Your goal
Only the lines from the top of the material through the line containing "The height and" should be restated, each one exactly.

---

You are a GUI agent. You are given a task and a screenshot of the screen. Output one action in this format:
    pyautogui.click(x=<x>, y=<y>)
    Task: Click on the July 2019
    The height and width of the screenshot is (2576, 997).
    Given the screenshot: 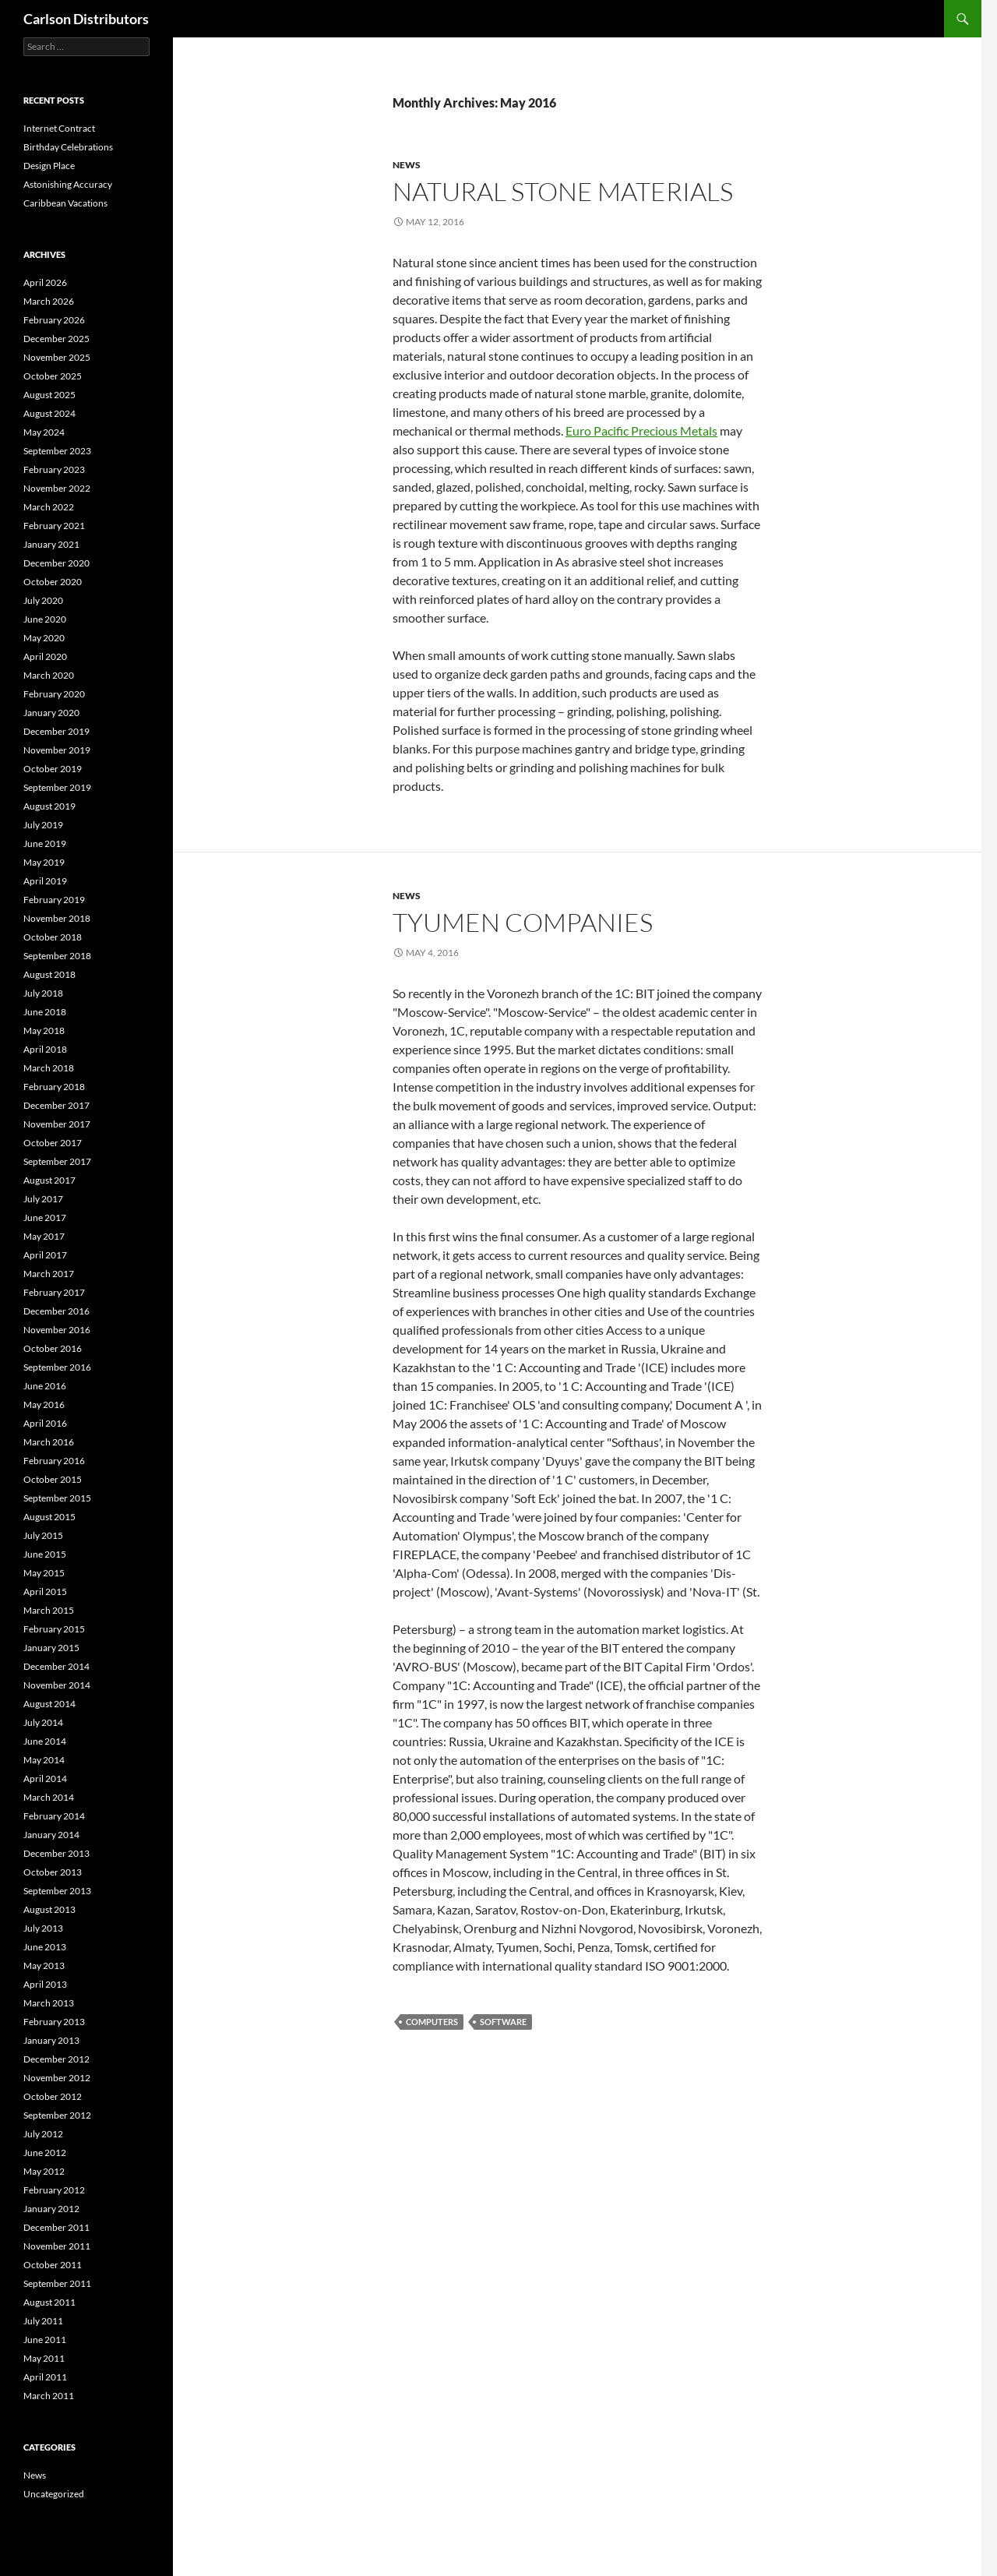 What is the action you would take?
    pyautogui.click(x=43, y=825)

---

Answer
You are a GUI agent. You are given a task and a screenshot of the screen. Output one action in this format:
    pyautogui.click(x=<x>, y=<y>)
    Task: Click on the July 2019
    The height and width of the screenshot is (2576, 997).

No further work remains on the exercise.